One way to avoid these inconveniences is to eliminate the ambiguity inherent
to the adopted set of terminal tokens. One way to do this is to adopt
different, unambiguous tokens to describe both the element types and the
expected tokens. For example, let's say that, instead of using integers, a
set of string literals are used to describe element types. Let's say that the
string "quad4" is used to describe a 4-node quadrilateral and that "tags2" is
used to start a tags field. The previous elements field would look like:
$Elements
2
1 quad4 tags2 99 2 1 2 3 4
2 quad4 tags2 99 2 2 5 6 3
$EndElements
By doing this we removed all ambiguities which were present in the grammar,
which makes this format much easier to parse. Also, the file format becomes a
bit easier to read by humble humans.
But it's also possible to further improve this format. Let's say we place the
tags definition after the element's node list. The elements field shown before
would look like:
$Elements
2
1 quad4 1 2 3 4 tags2 99 2
2 quad4 2 5 6 3 tags2 99 2
$EndElements
This change makes this format much easier to parse. After the lexical
analyzer stumbles on a "quad4" string the parser will unequivocally expect 4
nodal references, which any parser can easily handle. Moreover, the <number-
of-tags> token is no longer needed to unambiguously parse the element tags, as
it's possible to interpret what tags were defined by checking what integer
tokens were present after the last nodal reference. So, for example, the
elements field can assume the following format:
$Elements
2
1 quad4 1 2 3 4 99 2
2 quad4 2 5 6 3 99 2
$EndElements
...which is matched by the following production:
<Elements field> ::= <Open elements field> <number of elements> *<element>
<Close elements field>
<Open elements field> ::= "$Elements" <new line>
<Close elements field> ::= "$EndElements" <new line>
<number of elements> ::= <positive integer> <new line>
<element> ::= <elm-number> <element definition> <tags>
<elm-number> ::= <positive integer>
<element definition> ::= "line2" <node> <node> |
<triangle3> <node> <node> <node> |
<quad4> <node> <node> <node> <node> | etc etc
etc...
<tags> ::= <new line> |
<physical entity tag> <new line> |
<physical entity tag> <geometrical entity tag> <new line> | etc etc
etc...
...which, in essence, means that if a "quad4" string is matched then the
parser is put in a state in which it expects to get a set of 4 positive
integers. After parsing those 4 integers, the parser is placed in a state
where it accepts the following scenarios:
a) a <positive integer> is passed, which means this element has a <phsyical
entity tag>
b) a <new line> is passed, which means this element definition has finished.

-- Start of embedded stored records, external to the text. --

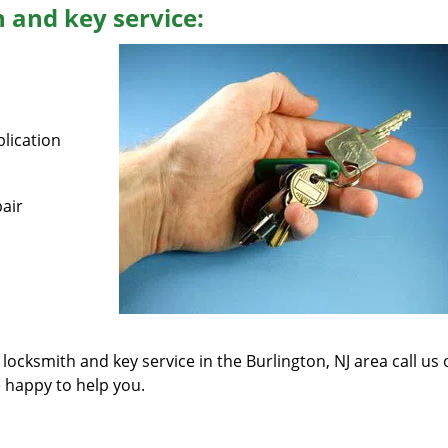
 and key service:
lication
air
 locksmith and key service in the Burlington, NJ area call us
e happy to help you.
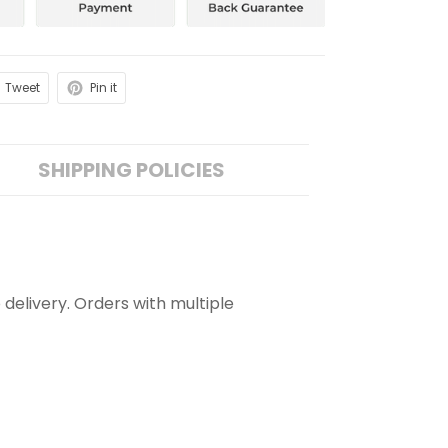
Tweet
Pin it
SHIPPING POLICIES
 delivery. Orders with multiple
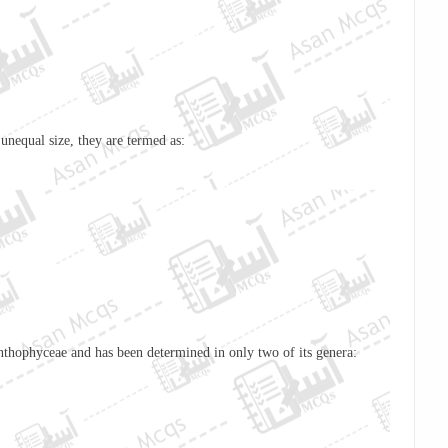
unequal size, they are termed as:
nthophyceae
and has been determined in only two of its genera:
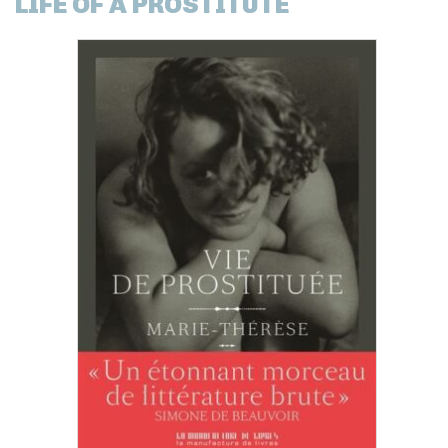
LIFE OF A PROSTITUTE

In this state, if the next token is an integer then the parser extracts that
element's physical entity and is placed in a state where it accepts the
following scenarios:
a) a <positive integer> is passed, which means this element has a <geometrical
entity>
b) a <new line> is passed. Element completely defined.

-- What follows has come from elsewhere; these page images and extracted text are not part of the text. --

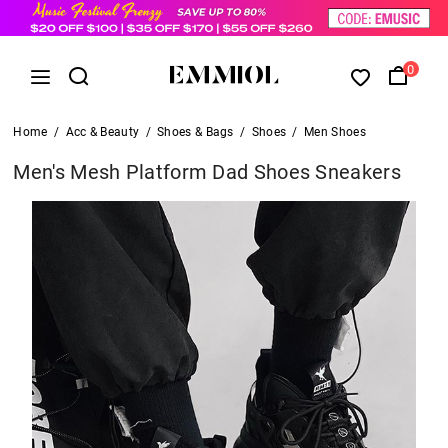
0
Home
/
Acc & Beauty
/
Shoes & Bags
/
Shoes
/
Men Shoes
Men's Mesh Platform Dad Shoes Sneakers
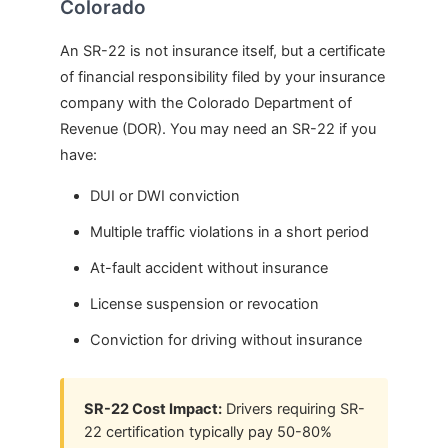
Colorado
An SR-22 is not insurance itself, but a certificate
of financial responsibility filed by your insurance
company with the Colorado Department of
Revenue (DOR). You may need an SR-22 if you
have:
DUI or DWI conviction
Multiple traffic violations in a short period
At-fault accident without insurance
License suspension or revocation
Conviction for driving without insurance
SR-22 Cost Impact:
Drivers requiring SR-
22 certification typically pay 50-80%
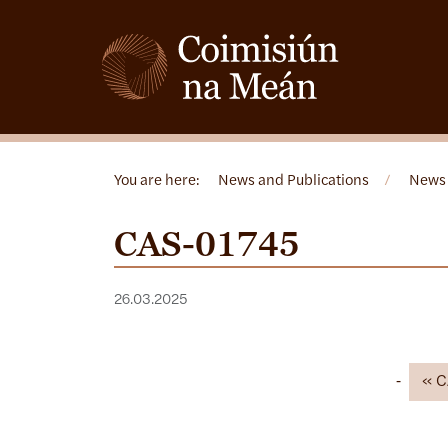
You are here:
News and Publications
/
News
CAS-01745
26.03.2025
C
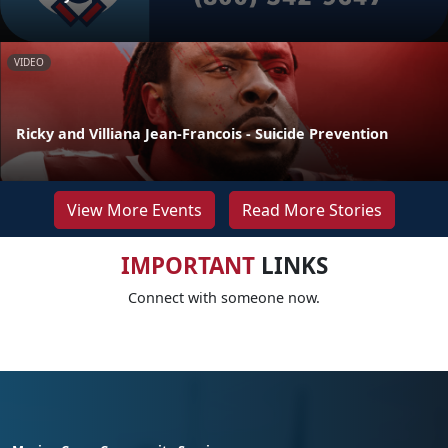
VIDEO
Ricky and Villiana Jean-Francois - Suicide Prevention
View More Events
Read More Stories
IMPORTANT
LINKS
Connect with someone now.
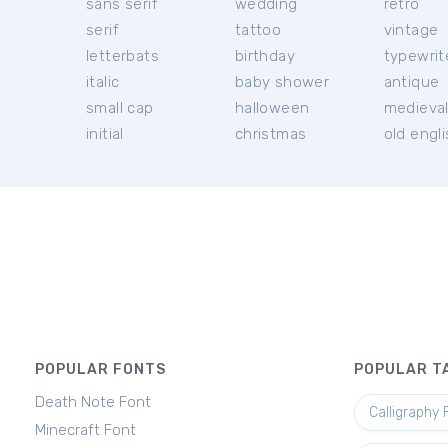
sans serif
wedding
retro
serif
tattoo
vintage
letterbats
birthday
typewrit
italic
baby shower
antique
small cap
halloween
medieva
initial
christmas
old engl
POPULAR FONTS
POPULAR T
Death Note Font
Calligraphy 
Minecraft Font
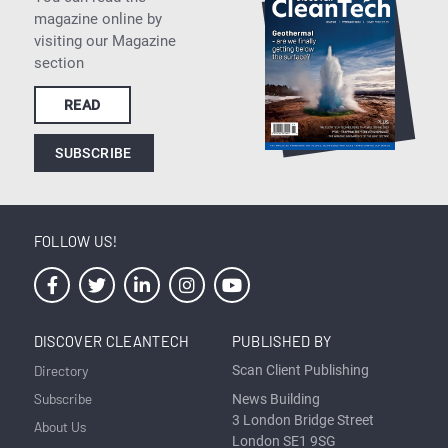
magazine online by
visiting our Magazine
section
READ
SUBSCRIBE
FOLLOW US!
DISCOVER CLEANTECH
PUBLISHED BY
Directory
Scan Client Publishing
Subscribe
News Building
3 London Bridge Street
About Us
London SE1 9SG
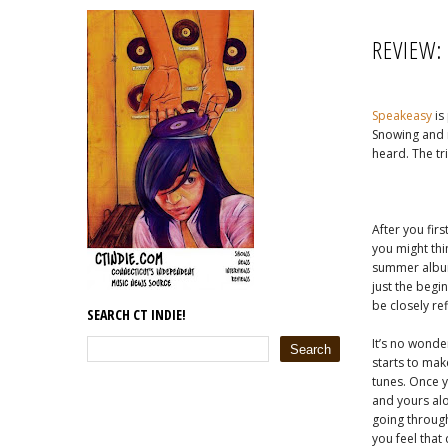
REVIEW:
Speakeasy
is
Snowing and m
heard. The tri
After you firs
you might thi
summer album
just the begin
be closely re
SEARCH CT INDIE!
It’s no wonde
starts to mak
tunes. Once y
and yours alo
going through
you feel that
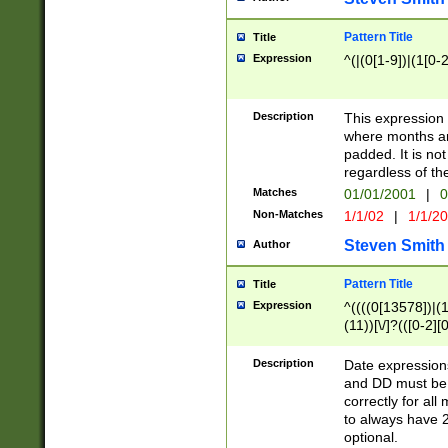
Pattern Title
Title
Expression
^(|(0[1-9])|(1[0-2
Description
This expressio
where months an
padded. It is not
regardless of th
Matches
01/01/2001
|
0
Non-Matches
1/1/02
|
1/1/2
Steven Smith
Author
Pattern Title
Title
Expression
^((((0[13578])|(1[
(11))[\/]?(([0-2][
Description
Date expressio
and DD must be 
correctly for al
to always have 2
optional.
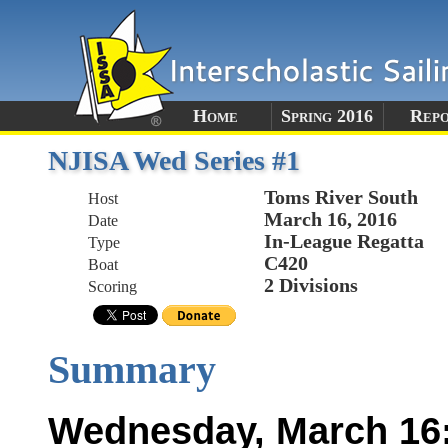
Home
Spring 2016
Rep
NJISA Wed Series #1
Toms River South
Host
March 16, 2016
Date
In-League Regatta
Type
C420
Boat
2 Divisions
Scoring
Summary
Wednesday, March 16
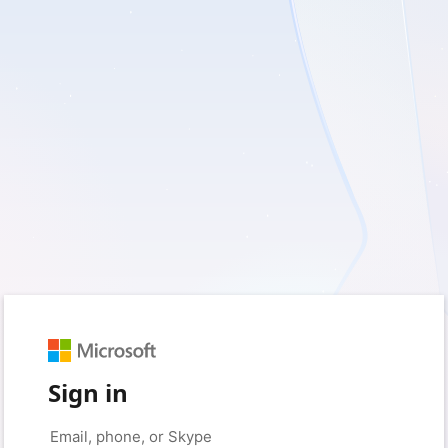
Sign in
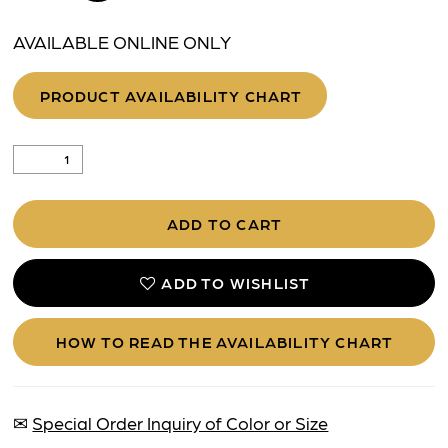
AVAILABLE ONLINE ONLY
PRODUCT AVAILABILITY CHART
ADD TO CART
ADD TO WISHLIST
HOW TO READ THE AVAILABILITY CHART
✉
Special Order Inquiry of Color or Size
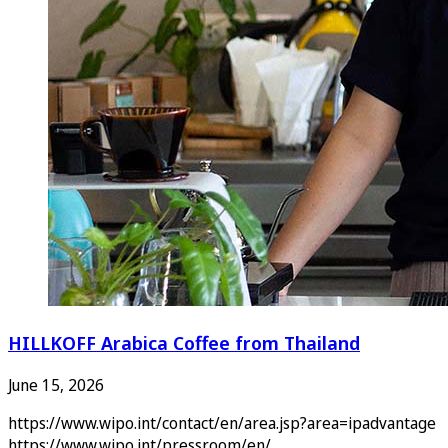
HILLKOFF Arabica Coffee from Thailand
June 15, 2026
https://www.wipo.int/contact/en/area.jsp?area=ipadvantage
https://www.wipo.int/pressroom/en/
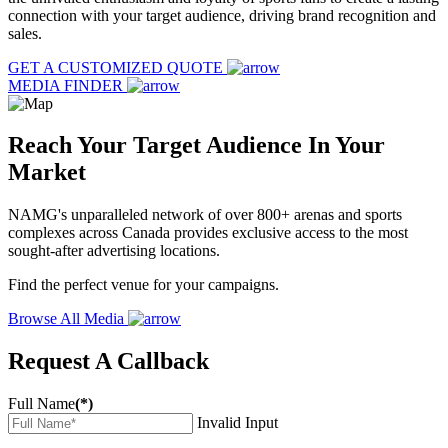
connection with your target audience, driving brand recognition and
sales.
GET A CUSTOMIZED QUOTE
MEDIA FINDER
Reach Your Target Audience In Your
Market
NAMG's unparalleled network of over 800+ arenas and sports
complexes across Canada provides exclusive access to the most
sought-after advertising locations.
Find the perfect venue for your campaigns.
Browse All Media
Request A Callback
Full Name
(*)
Invalid Input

The same applies to the remaining tags.
I understand that it could be a bit painful to tweak Gmsh's import routine to
accept this format. Yet, the added simplicity would be a godsend to those who
rely on lexical analyzer/parser generators such as Flex&Bison to write parsers
for this particular format, which is a great tool to have when there is a need
to routinely update the parser to support new versions of the format.
Best regards,
Rui Maciel
P.S.: sorry for the terribly long post.